NAND Flash Shrinks To 15/16nm Process, Further Driving Prices Down
Lucas123 writes: Both Micron and Toshiba are producing NAND flash memory based on 15 and 16 nanometer process technology, which reduces die area over a 16GB MLC chip by 28% compared with previous die technology. Additionally, Micron announced its upcoming consumer USB flash drives and internal SSDs will also use triple-level cell NAND flash (a technology expected to soon dominate the market) storing three bits instead of two for the first time and further reducing production cost. The advancement in NAND flash density has been driving SSD pricing down dramatically over the past few years. In fact, over the last year, the average price for 128GB and 256GB SSDs have dropped to $50 and $90, respectively, for system manufacturers, according to DRAMeXchange. And prices for consumers have dropped to an average of $91.55 for a 128GB SSD and $164.34 for a 256GB SSD.
I just picked up a Samsung 850 EVO 500GB for $149, and prices could be driven down further in the coming months as 32-layer and 48-layer chips show up.
It's getting harder to justify spinning disks at home, especially as the traditional data hogs (backups, videos) are largely moving to 'the cloud'.
How can I believe you when you tell me what I don't want to hear?
Whadayamean, "for the first time"? We've had three bits per cell for a while.
Indeed.
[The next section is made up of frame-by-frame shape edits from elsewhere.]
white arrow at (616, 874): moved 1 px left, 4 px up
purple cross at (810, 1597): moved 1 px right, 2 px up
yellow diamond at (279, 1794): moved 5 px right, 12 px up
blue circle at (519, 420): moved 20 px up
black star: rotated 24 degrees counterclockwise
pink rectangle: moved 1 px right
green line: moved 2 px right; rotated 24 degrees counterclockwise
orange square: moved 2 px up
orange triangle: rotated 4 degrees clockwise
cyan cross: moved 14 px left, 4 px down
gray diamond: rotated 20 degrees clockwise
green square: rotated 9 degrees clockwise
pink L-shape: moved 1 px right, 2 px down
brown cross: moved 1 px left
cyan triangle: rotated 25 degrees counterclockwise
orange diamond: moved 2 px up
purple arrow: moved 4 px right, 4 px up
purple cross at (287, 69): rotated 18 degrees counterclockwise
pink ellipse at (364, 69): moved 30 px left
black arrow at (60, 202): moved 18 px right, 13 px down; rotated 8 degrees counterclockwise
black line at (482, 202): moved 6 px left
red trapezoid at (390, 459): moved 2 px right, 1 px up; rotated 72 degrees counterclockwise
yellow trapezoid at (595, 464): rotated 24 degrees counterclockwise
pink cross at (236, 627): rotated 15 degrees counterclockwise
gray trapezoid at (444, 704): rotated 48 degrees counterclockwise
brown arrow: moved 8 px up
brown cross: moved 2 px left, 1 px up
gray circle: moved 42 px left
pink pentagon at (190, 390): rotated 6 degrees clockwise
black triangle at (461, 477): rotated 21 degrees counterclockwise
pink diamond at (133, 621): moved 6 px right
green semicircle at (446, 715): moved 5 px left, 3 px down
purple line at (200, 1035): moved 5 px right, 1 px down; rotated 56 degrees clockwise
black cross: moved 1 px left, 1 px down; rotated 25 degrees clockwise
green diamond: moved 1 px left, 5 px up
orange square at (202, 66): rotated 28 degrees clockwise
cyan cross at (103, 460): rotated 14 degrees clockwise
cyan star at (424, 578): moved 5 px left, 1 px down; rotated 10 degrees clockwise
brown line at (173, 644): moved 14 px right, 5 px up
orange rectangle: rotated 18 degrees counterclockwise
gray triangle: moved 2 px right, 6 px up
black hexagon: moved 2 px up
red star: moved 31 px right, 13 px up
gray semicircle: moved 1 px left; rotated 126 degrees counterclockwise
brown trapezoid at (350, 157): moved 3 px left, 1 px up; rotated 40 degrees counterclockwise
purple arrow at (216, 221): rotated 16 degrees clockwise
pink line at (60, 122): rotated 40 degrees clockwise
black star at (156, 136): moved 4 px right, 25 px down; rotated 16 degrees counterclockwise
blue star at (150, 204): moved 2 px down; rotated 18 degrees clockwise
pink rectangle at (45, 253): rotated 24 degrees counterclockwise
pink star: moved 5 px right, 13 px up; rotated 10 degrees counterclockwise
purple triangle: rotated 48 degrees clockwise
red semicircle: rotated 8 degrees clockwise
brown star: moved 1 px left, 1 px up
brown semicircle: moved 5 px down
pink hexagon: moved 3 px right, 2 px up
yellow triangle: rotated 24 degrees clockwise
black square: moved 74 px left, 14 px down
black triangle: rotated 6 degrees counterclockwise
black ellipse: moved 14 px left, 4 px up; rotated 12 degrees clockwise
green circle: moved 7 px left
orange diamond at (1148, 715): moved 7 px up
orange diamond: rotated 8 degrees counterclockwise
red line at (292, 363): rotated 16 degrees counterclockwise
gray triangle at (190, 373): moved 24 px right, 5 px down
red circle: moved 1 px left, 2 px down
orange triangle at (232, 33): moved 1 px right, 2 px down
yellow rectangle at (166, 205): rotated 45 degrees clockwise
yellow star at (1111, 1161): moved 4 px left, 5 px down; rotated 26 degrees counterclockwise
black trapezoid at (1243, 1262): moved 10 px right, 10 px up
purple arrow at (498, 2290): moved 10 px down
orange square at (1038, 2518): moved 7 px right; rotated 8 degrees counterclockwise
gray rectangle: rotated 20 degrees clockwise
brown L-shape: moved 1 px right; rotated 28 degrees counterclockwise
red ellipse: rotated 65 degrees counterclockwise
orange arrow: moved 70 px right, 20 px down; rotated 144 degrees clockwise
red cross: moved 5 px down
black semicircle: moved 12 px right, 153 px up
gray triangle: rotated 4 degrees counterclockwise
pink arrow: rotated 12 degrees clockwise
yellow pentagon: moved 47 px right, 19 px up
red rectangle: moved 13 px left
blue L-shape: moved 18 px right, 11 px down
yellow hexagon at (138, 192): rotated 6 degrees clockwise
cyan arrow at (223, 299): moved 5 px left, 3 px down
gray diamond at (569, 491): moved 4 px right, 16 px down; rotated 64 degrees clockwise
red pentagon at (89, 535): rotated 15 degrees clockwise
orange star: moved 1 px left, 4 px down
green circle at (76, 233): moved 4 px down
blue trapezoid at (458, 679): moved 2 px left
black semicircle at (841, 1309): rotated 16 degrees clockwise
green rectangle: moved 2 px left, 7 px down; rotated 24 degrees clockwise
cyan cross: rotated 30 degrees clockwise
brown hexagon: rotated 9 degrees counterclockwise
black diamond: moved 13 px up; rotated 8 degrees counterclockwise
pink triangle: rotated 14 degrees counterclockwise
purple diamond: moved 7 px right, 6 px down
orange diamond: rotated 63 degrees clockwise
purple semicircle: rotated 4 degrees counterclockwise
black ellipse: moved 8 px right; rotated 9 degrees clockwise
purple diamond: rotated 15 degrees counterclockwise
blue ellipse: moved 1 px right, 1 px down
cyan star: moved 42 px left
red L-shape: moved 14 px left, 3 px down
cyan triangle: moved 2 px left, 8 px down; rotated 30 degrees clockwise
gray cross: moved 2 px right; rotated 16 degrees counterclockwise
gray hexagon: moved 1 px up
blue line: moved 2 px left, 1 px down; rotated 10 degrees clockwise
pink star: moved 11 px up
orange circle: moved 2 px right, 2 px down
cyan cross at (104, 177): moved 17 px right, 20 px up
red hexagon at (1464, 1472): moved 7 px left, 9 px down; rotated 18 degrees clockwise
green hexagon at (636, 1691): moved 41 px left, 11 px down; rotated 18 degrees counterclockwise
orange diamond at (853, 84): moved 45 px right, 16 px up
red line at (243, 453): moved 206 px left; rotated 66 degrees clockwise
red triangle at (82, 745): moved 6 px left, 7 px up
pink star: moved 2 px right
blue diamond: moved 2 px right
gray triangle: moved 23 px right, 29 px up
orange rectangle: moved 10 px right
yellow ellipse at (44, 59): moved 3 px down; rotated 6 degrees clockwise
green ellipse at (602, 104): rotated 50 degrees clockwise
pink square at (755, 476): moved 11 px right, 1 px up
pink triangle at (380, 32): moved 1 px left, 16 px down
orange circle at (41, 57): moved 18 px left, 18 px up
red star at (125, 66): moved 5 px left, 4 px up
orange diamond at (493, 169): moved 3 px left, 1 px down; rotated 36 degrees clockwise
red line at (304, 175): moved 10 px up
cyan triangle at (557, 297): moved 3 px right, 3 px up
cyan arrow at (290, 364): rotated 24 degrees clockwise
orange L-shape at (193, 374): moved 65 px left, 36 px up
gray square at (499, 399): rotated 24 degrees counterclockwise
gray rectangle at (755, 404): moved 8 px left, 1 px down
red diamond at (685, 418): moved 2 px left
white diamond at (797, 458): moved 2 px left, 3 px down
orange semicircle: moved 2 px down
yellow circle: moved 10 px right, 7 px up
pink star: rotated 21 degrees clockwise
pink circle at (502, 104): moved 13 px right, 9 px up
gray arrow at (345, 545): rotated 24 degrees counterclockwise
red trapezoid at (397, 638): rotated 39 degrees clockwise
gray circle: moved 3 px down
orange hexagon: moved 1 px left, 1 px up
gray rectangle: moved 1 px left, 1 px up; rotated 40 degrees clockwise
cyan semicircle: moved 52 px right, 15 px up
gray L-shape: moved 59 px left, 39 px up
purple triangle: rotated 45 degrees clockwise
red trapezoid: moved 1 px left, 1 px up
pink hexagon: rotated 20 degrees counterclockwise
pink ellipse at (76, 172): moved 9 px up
Samsung has had TLC flash (3 bits or 8 levels) since at least 2012.
Note how the prices sink while the fabs get ever more expensive. Can't be much margin left in that game.
The fab cost goes up, but as the density increases, so does the capacity of the fab. So they make it up on volume.
Also note that the number of available cycles per cell drops with the process density AND with the number of bits per cell.
In general, it is better to have dense, yet unreliable, storage, and then fix the reliability problems with higher level error correction and redundancy. This will often give you more capacity, and more overall reliability.
Reading comprehension fail.
The sentence clearly states that Micron will be using TLC for the first time. Not that the SSD industry will be using TLC for the first time ever.
Well, the MacBook Pro doesn't use SATA SSDs, because SATA is bottlenecking SSD performance. SATA3 SSDs are only getting 540MB/sec - a really magic figure because every SATA SSD is hitting it these days. They're basically at the point where there's so much excess performance in an SSD that you can cut back on stuff like capacitors and use performance killing modes to operate safely without them.
The SSD in the MacBook Pro is hitting speeds of 2GB/sec reads (nearly 4 times SATA) and 1.5GB/sec writes (nearly 3 times SATA).
So part of the justification is well, you're getting really freaking fast SSDs. I think they actually tried it - copying an 8GB video file from that SSD to itself took around 15 seconds (which included all the filesystem overhead). That';s 4 seconds to read, 6 seconds to write, and 5 seconds for the OS to mess about or inefficiency in its buffers or whatever.